Because, dear reader, in the scene with the pigs, Hannibal Lecter saves Clarice Starling and carries her out of the barn, leaving the bloodshed and lesbians and faceless child molesters to their own devices. And if the screen had faded to black, if the next page had been Thomas Harris’s “artistic” author photo and a blurb, I would have closed that book with satisfaction, never truly knowing if Clarice ended up being Hannibal’s next meal, or he let her go, or she escaped, or she caught him . . . the world would have been my oyster.
INSTEAD what happened is that I spent another 100 pages reading about Clarice becoming a cannibal and jetting off to Buenos Aires with Hannibal and letting him lick champagne off her tits. YES. YES. MY CLARICE STARLING, the badass FBI agent-in-charge, the brilliant and decisive and shattered woman with ovaries of steel RUNS AWAY TO SOUTH AMERICA AND FUCKS HER CANNIBALISTIC FUGITIVE LOVER.

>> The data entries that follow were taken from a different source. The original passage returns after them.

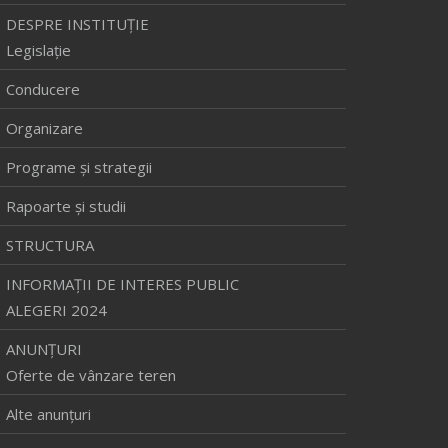
DESPRE INSTITUȚIE
Legislație
Conducere
Organizare
Programe și strategii
Rapoarte și studii
STRUCTURA
INFORMAŢII DE INTERES PUBLIC
ALEGERI 2024
ANUNȚURI
Oferte de vânzare teren
Alte anunțuri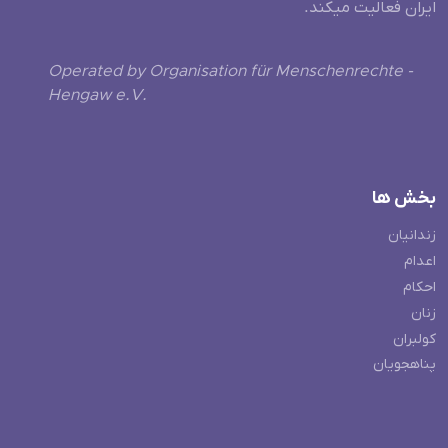
ایران فعالیت میکند.
Operated by Organisation für Menschenrechte -
Hengaw e.V.
بخش ها
زندانیان
اعدام
احکام
زنان
کولبران
پناهجویان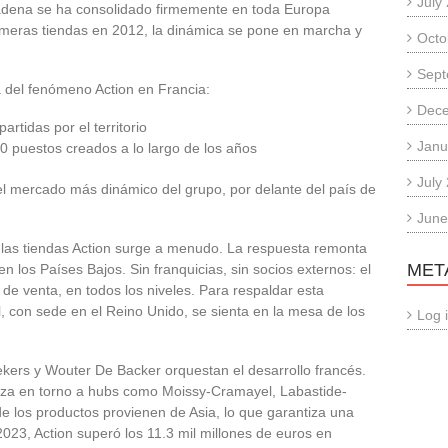
July
cadena se ha consolidado firmemente en toda Europa
imeras tiendas en 2012, la dinámica se pone en marcha y
Octo
Sept
del fenómeno Action en Francia:
Dec
rtidas por el territorio
Janu
 puestos creados a lo largo de los años
July
 el mercado más dinámico del grupo, por delante del país de
June
e las tiendas Action surge a menudo. La respuesta remonta
MET
en los Países Bajos. Sin franquicias, sin socios externos: el
de venta, en todos los niveles. Para respaldar esta
al, con sede en el Reino Unido, se sienta en la mesa de los
Log 
ekers y Wouter De Backer orquestan el desarrollo francés.
niza en torno a hubs como Moissy-Cramayel, Labastide-
 de los productos provienen de Asia, lo que garantiza una
2023, Action superó los 11.3 mil millones de euros en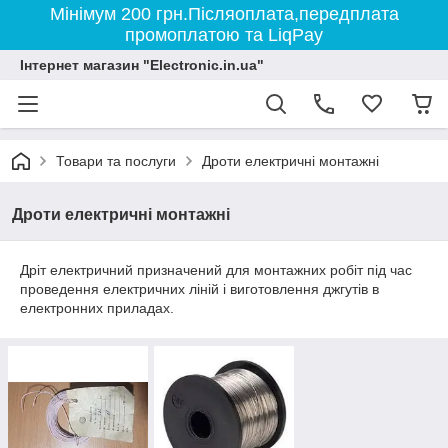
Мінімум 200 грн.Післяоплата,передплата
промоплатою та LiqPay
Інтернет магазин "Electronic.in.ua"
Товари та послуги
Дроти електричні монтажні
Дроти електричні монтажні
Дріт електричний призначений для монтажних робіт під час
проведення електричних ліній і виготовлення джгутів в
електронних приладах.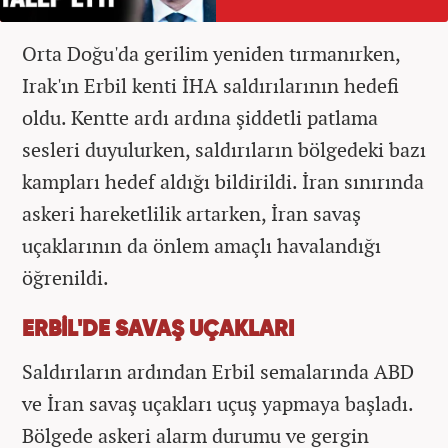
Orta Doğu'da gerilim yeniden tırmanırken,
Irak'ın Erbil kenti İHA saldırılarının hedefi
oldu. Kentte ardı ardına şiddetli patlama
sesleri duyulurken, saldırıların bölgedeki bazı
kampları hedef aldığı bildirildi. İran sınırında
askeri hareketlilik artarken, İran savaş
uçaklarının da önlem amaçlı havalandığı
öğrenildi.
ERBİL'DE SAVAŞ UÇAKLARI
Saldırıların ardından Erbil semalarında ABD
ve İran savaş uçakları uçuş yapmaya başladı.
Bölgede askeri alarm durumu ve gergin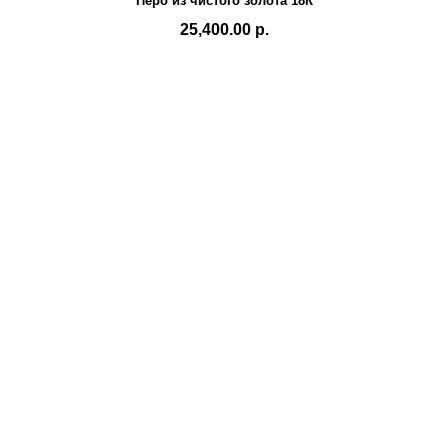
Перо из чистого золота 18К
25,400.00 р.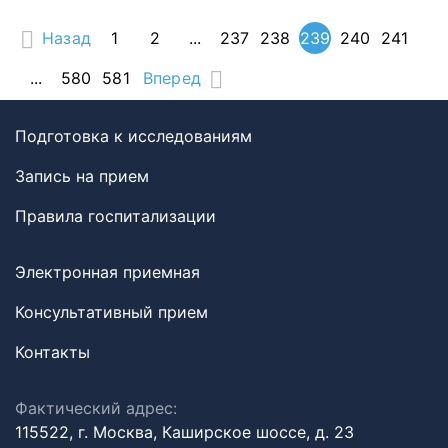
Назад
1
2
...
237
238
239
240
241
...
580
581
Вперед
Подготовка к исследованиям
Запись на прием
Правила госпитализации
Электронная приемная
Консультативный прием
Контакты
Фактический адрес:
115522, г. Москва, Каширское шоссе, д. 23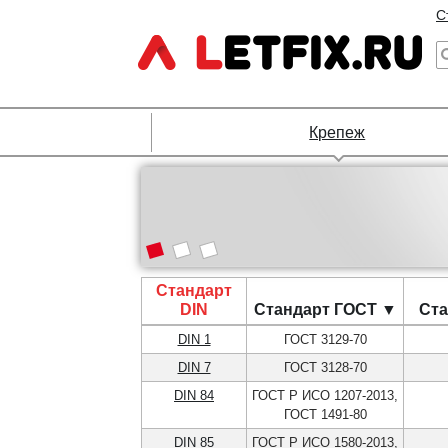
С
Крепеж
Стандарт
DIN
Стандарт ГОСТ ▼
Ста
DIN 1
ГОСТ 3129-70
DIN 7
ГОСТ 3128-70
DIN 84
ГОСТ Р ИСО 1207-2013,
ГОСТ 1491-80
DIN 85
ГОСТ Р ИСО 1580-2013,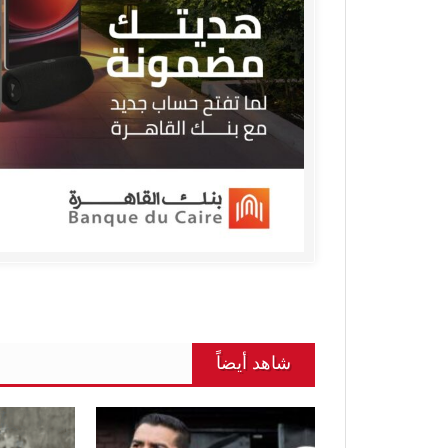
شاهد أيضاً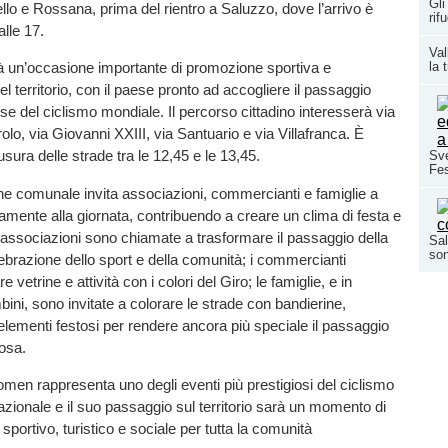
Gli
llo e Rossana, prima del rientro a Saluzzo, dove l’arrivo è
rif
alle 17.
Val
la 
à un’occasione importante di promozione sportiva e
l territorio, con il paese pronto ad accogliere il passaggio
e del ciclismo mondiale. Il percorso cittadino interesserà via
olo, via Giovanni XXIII, via Santuario e via Villafranca. È
usura delle strade tra le 12,45 e le 13,45.
Sve
Fes
ne comunale invita associazioni, commercianti e famiglie a
vamente alla giornata, contribuendo a creare un clima di festa e
associazioni sono chiamate a trasformare il passaggio della
Sal
son
ebrazione dello sport e della comunità; i commercianti
 vetrine e attività con i colori del Giro; le famiglie, e in
bini, sono invitate a colorare le strade con bandierine,
i elementi festosi per rendere ancora più speciale il passaggio
rosa.
 Women rappresenta uno degli eventi più prestigiosi del ciclismo
azionale e il suo passaggio sul territorio sarà un momento di
sportivo, turistico e sociale per tutta la comunità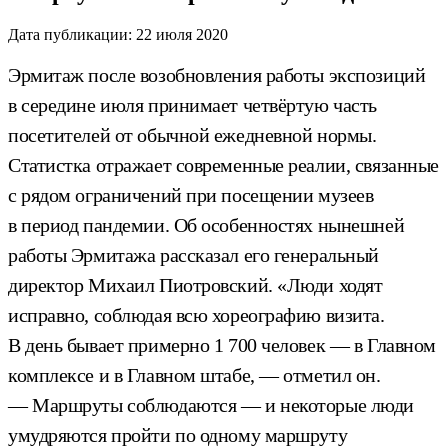
Дата публикации:
22 июля 2020
Эрмитаж после возобновления работы экспозиций
в середине июля принимает четвёртую часть
посетителей от обычной ежедневной нормы.
Статистка отражает современные реалии, связанные
с рядом ограничений при посещении музеев
в период пандемии. Об особенностях нынешней
работы Эрмитажа рассказал его генеральный
директор Михаил Пиотровский. «Люди ходят
исправно, соблюдая всю хореографию визита.
В день бывает примерно 1 700 человек — в Главном
комплексе и в Главном штабе, — отметил он.
— Маршруты соблюдаются — и некоторые люди
умудряются пройти по одному маршруту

I tell you all of this, dear reader, not just because I’ve been sitting on this emotional pain for more than a decade, but because I can’t think of a better book comparison to draw. Mara Dyer would have been one of my favorite books of 2011 . . . if only it could have stopped after the first two hundred pages.
FTC Full Disclosure: I received this book from BEA. I received neither money nor cocktails for this review (damnit!). The Unbecoming of Mara Dyer will be available in stores on September 27, 2011.